A breakthrough 3D-printed material incredibly strong and ductile

“This unusual microstructure’s atomic rearrangement gives rise to ultrahigh strength as well as enhanced ductility, which is uncommon, because usually strong materials tend to be brittle,” Chen explained. Compared to conventional metal casting, “we got almost triple the strength and not only didn’t lose ductility, but actually increased it simultaneously,” he says. “For many applications, a combination of strength and ductility is key. Our findings are original and exciting for materials science and engineering alike,” he added. 

“The ability to produce strong and ductile HEAs means that these 3D printed materials are more robust in resisting applied deformation, which is important for lightweight structural design for enhanced mechanical efficiency and energy saving,” says Jie Ren, Chen’s Ph.D. student and first author of the paper.  

A breakthrough 3D-printed material incredibly strong and ductile

UMass Amherst Ph.D. student Jie Ren holds a miniature heatsink fan

The computational modelling for the study was coordinated by Zhu’s team at Georgia Tech. To comprehend the mechanical roles played by both the FCC and BCC nanolamellae and how they cooperate to provide the material more strength and ductility, he constructed dual-phase crystal plasticity computer models.

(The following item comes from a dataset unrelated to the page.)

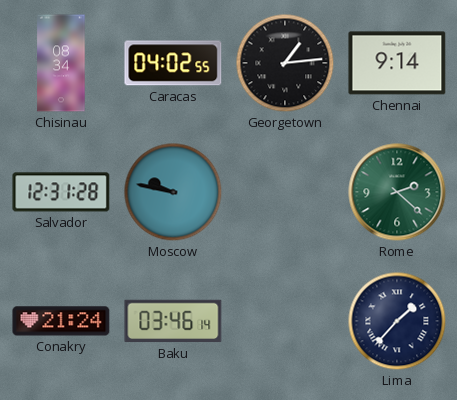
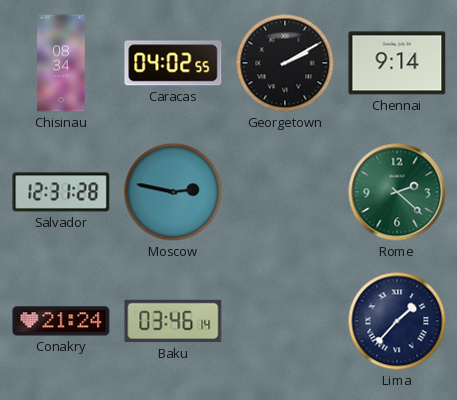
Georgetown: 1:14 -> 2:10
Moscow: 9:47 -> 2:47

“Our simulation results show the surprisingly high strength yet high hardening responses in the BCC nanolamellae, which are pivotal for achieving the outstanding strength-ductility synergy of our alloy. This mechanistic understanding provides an important basis for guiding the future development of 3D printed HEAs with exceptional mechanical properties,” Zhu says.  

Additionally, 3D printing provides a strong tool for producing parts with intricate geometries. Future direct manufacture of end-use components for biomedical and aerospace applications will have plenty of options thanks to the combination of 3D printing technology and the enormous alloy design space of HEAs.

You can view the entire study for yourself in the journal Nature.